Sunuş
Ana sütümüz gibi ak ve pak olan Türkçemize ayırdığımız bu sayımızda; birlik, dirlik ve bağımsızlığımızın en önemli simgelerinden olan Türk Dili çeşitli yönleriyle ele alınmaktadır. Asırlardır zengin kültür, medeniyet, tarih, sanat ve edebiyat birikimiyle uluslararası düzeyde saygın bir yer edinen ve Türk Milletinin yaşadığı her yerde varlığının mukaddes bir mührü olan köklü Türkçemizle ilgili geçmişte olduğu gibi günümüzde de çeşitli spekülasyonlar yapılmaktadır. Daha önceleri Arapça ve Farsçanın etkisiyle ötekileştirilmeye çalışılan dilimiz bugün de benzer biçimde batı dilleri karşısında acımasızca eleştirilerek yetersizlik ve bilim dışılık suçlamalarına maruz bırakılmaktadır. UNESCO tarafından yaşayan büyük dünya dilleri arasında üst sıralarda saygın bir yer ve konumda gösterilen dilimizin milletinin bekasıyla paralel sürdürdüğü varlığına zarar veren bu tür tutum ve davranışlar, maalesef Türkiye kamuoyunda, özellikle yönetim erkinde ve bürokrasisinde de karşılık bulabilmektedir. Bunun en belirgin kanıtı olarak; özellikle sosyal medya yoğunluklu kullanım bozukluklarını, yabancı dilde eğitim dayatmalarını, yabancı kelime ve dilbilgisi kullanımı hayranlığını, tabela kirliliğini gösterebiliriz.

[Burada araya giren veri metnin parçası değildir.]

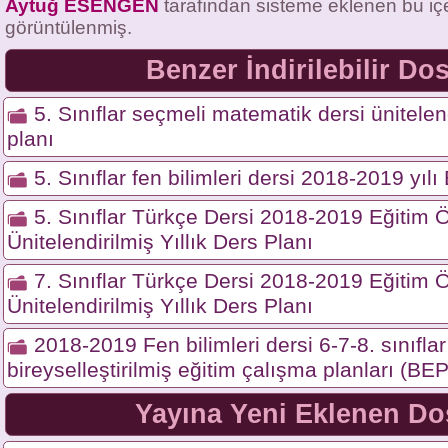
Aytuğ ESENGEN
tarafından sisteme eklenen bu iç
görüntülenmiş.
Benzer İndirilebilir Do
5. Sınıflar seçmeli matematik dersi ünitelend
planı
5. Sınıflar fen bilimleri dersi 2018-2019 yıl
5. Sınıflar Türkçe Dersi 2018-2019 Eğitim Ö
Ünitelendirilmiş Yıllık Ders Planı
7. Sınıflar Türkçe Dersi 2018-2019 Eğitim Ö
Ünitelendirilmiş Yıllık Ders Planı
2018-2019 Fen bilimleri dersi 6-7-8. sınıflar 
bireyselleştirilmiş eğitim çalışma planları (BEP
Yayına Yeni Eklenen Do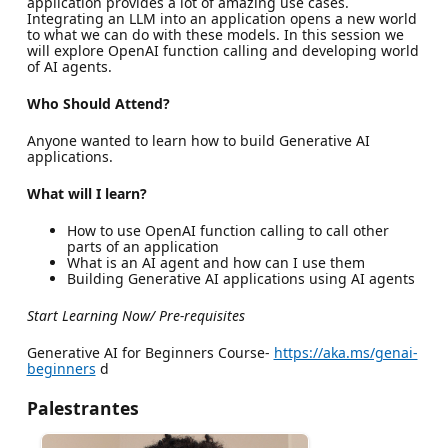
application provides a lot of amazing use cases.
Integrating an LLM into an application opens a new world
to what we can do with these models. In this session we
will explore OpenAI function calling and developing world
of AI agents.
Who Should Attend?
Anyone wanted to learn how to build Generative AI
applications.
What will I learn?
How to use OpenAI function calling to call other
parts of an application
What is an AI agent and how can I use them
Building Generative AI applications using AI agents
Start Learning Now/ Pre-requisites
Generative AI for Beginners Course-
https://aka.ms/genai-
beginners
d
Palestrantes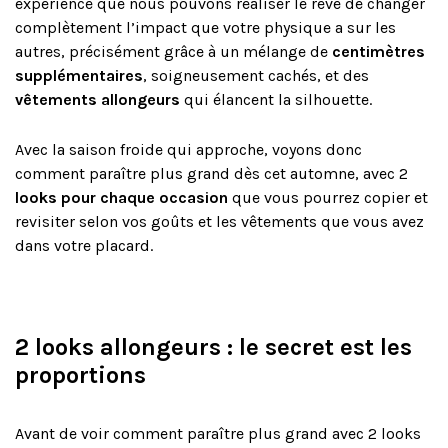
expérience que nous pouvons réaliser le rêve de changer
complètement l’impact que votre physique a sur les
autres, précisément grâce à un mélange de
centimètres
supplémentaires
, soigneusement cachés, et des
vêtements allongeurs
qui élancent la silhouette.
Avec la saison froide qui approche, voyons donc
comment paraître plus grand dès cet automne, avec 2
looks pour chaque occasion
que vous pourrez copier et
revisiter selon vos goûts et les vêtements que vous avez
dans votre placard.
2 looks allongeurs : le secret est les
proportions
Avant de voir comment paraître plus grand avec 2 looks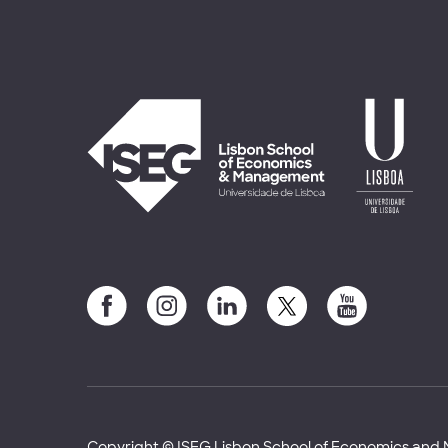
Copyright © ISEG Lisbon School of Economics an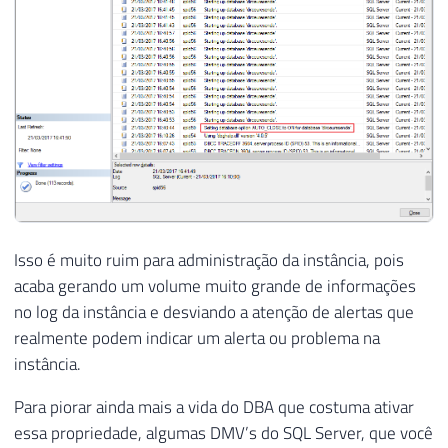
Isso é muito ruim para administração da instância, pois
acaba gerando um volume muito grande de informações
no log da instância e desviando a atenção de alertas que
realmente podem indicar um alerta ou problema na
instância.
Para piorar ainda mais a vida do DBA que costuma ativar
essa propriedade, algumas DMV’s do SQL Server, que você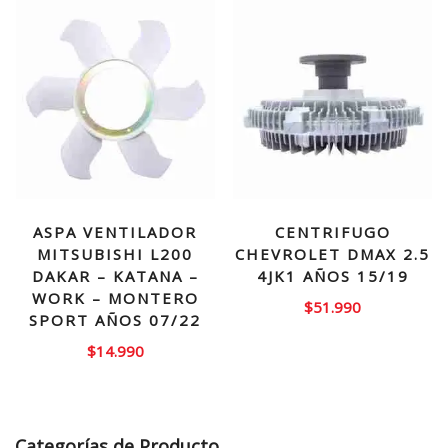
ASPA VENTILADOR
CENTRIFUGO
MITSUBISHI L200
CHEVROLET DMAX 2.5
DAKAR – KATANA –
4JK1 AÑOS 15/19
WORK – MONTERO
$
51.990
SPORT AÑOS 07/22
$
14.990
Categorías de Producto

Birbirinden ilginç ve zengin içerikli makalelerin yer aldığı bu sayıda, öncelikle Türkçemizin yapısı, tarihi geçmişi ve özellikleriyle ilgili çalışmalar yer almaktadır. Öte yandan, Türk Dilinin eğitim ve öğretiminin mercek altına alındığı çalışmalar dikkat çekmektedir. Bu bağlamda, özellikle bu tür çalışmaların 19. yüzyılda başlayarak günümüze kadar hangi süreçlerden geçtiği dile getirilmektedir. Deneysel çalışmalarla da desteklenen Türkçenin eğitim ve öğretimi bazı kapsamlı araştırmalarda sırasıyla ilköğretimden ortaöğretime, liseden üniversite sürecine kadar detaylandırılmaktadır. Özellikle sık sık değiştirilen Milli Eğitim bakanları ve programları dil eğitimindeki aksaklıkların önemli nedenlerden biri olarak ortaya konulmaktadır.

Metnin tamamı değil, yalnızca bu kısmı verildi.